Provinces slow to cover new drugs after approval, makers complain
Provinces can take up to 15 months to cover new drugs in their drug plans after they’re approved by Health Canada, a group of drug makers announced today.
The delays hurt “vulnerable populations in Canada, such as seniors or those fighting cancer, who are generally covered by public drug plans,” said Isabelle Robillard of Innovative Medicines Canada, a group of Canadian pharmaceutical companies.
The group presented their findings at a news conference Tuesday in Ottawa.
Private drug plans are “better, more generous and faster than what we see in the (public) drug plans in Canada,” said Brett Skinner, the group’s executive director.
The group said that it normally took 449 days from Health Canada approving a new drug as safe and effective to provincial plans starting to cover it, a delay that it said placed Canada 15th on a list of 20 industrialized countries.
Provincial health ministries are also stingy about covering new medicines at all, the study showed – only 37 per cent of new medicines ended up being covered by provincial drug plans. The group said that placed Canada 18th out of 20 countries.
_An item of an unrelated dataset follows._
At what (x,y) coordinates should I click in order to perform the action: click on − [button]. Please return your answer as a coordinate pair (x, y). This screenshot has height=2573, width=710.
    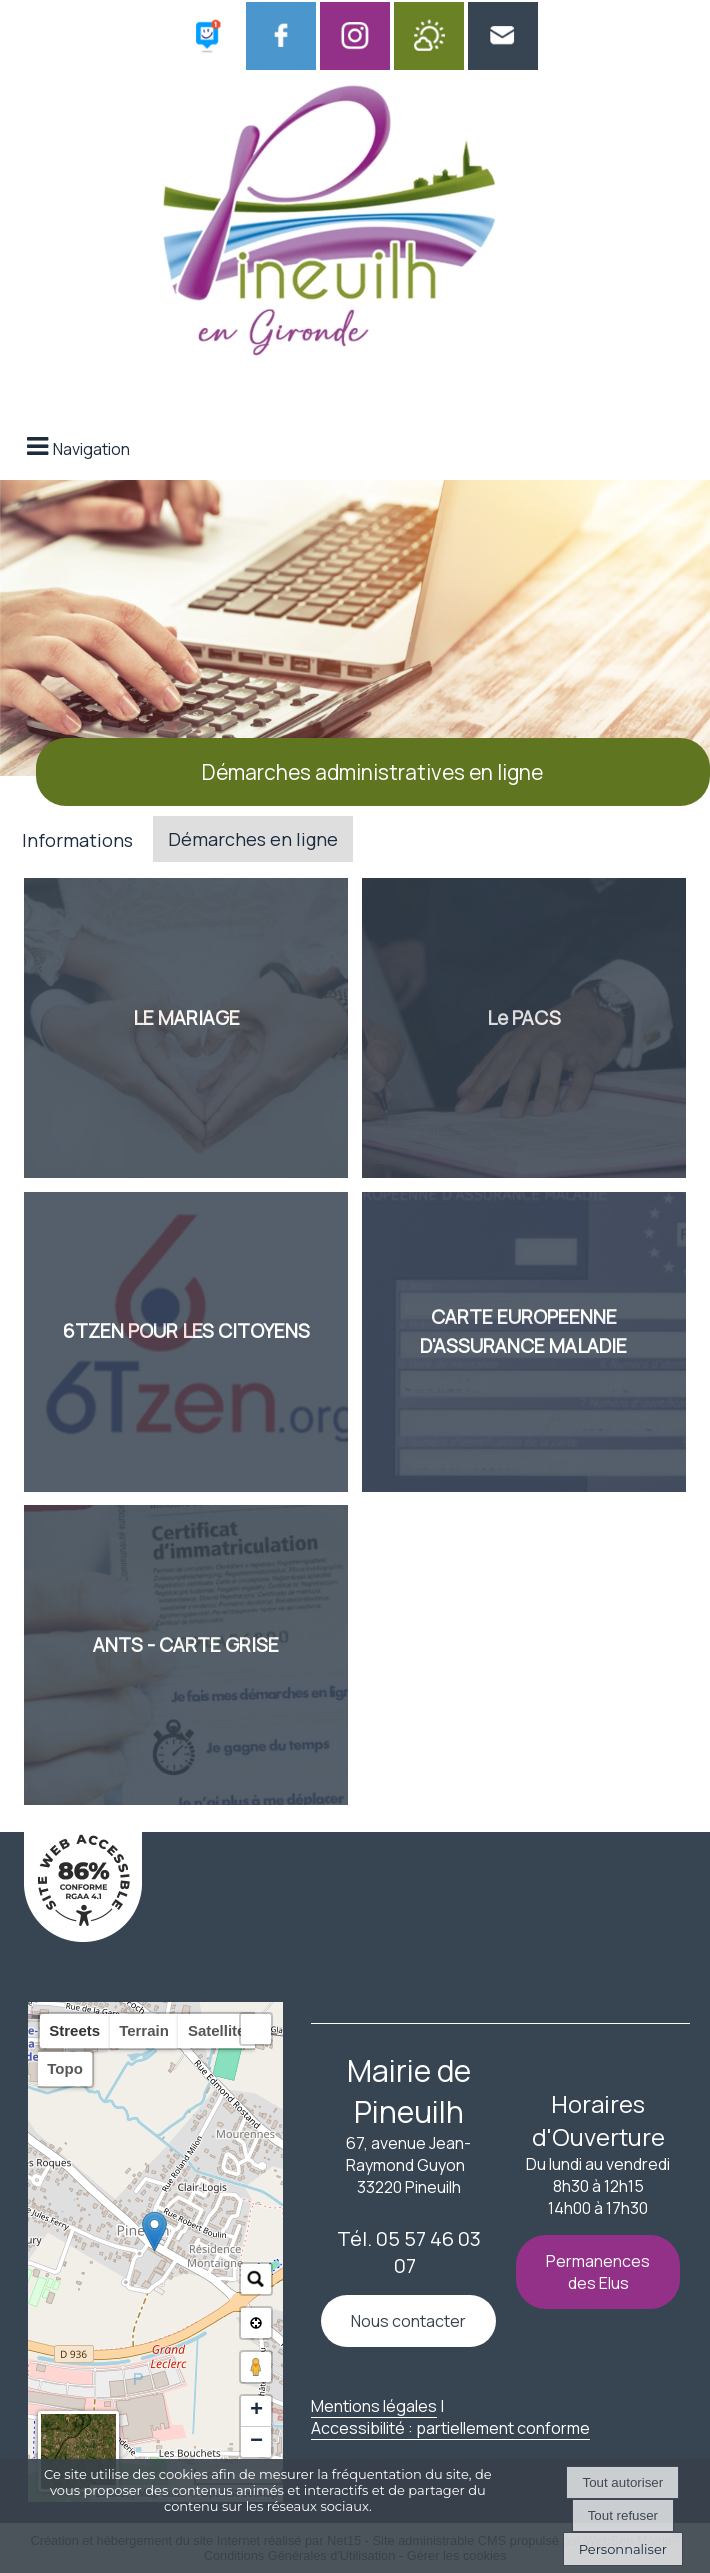
    Looking at the image, I should click on (256, 2442).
Provinces make their own decisions about what drugs to cover, to what extent, and what conditions to apply. Provincial drug benefit programs largely cover the poor, disabled and elderly. Eleven million people are eligible for provincial and territorial drug plans, Skinner said.
The study looked at larger-population provinces, which between them make up about 80 per cent of Canada’s population, to compare with other countries’ systems.
Health Minister Jane Philpott says that adopting a pharmacare policy may be achievable in the future but right now the Liberals are focusing on bringing down prescription costs for big government purchasers.
An official from British Colombia’s health ministry says they are aware of the study and are reviewing it.
“We base our drug-coverage decisions on a rigorous review of clinical evidence to ensure we are consistently covering the most beneficial drugs for our patients,” Stephen May told Global News in an email.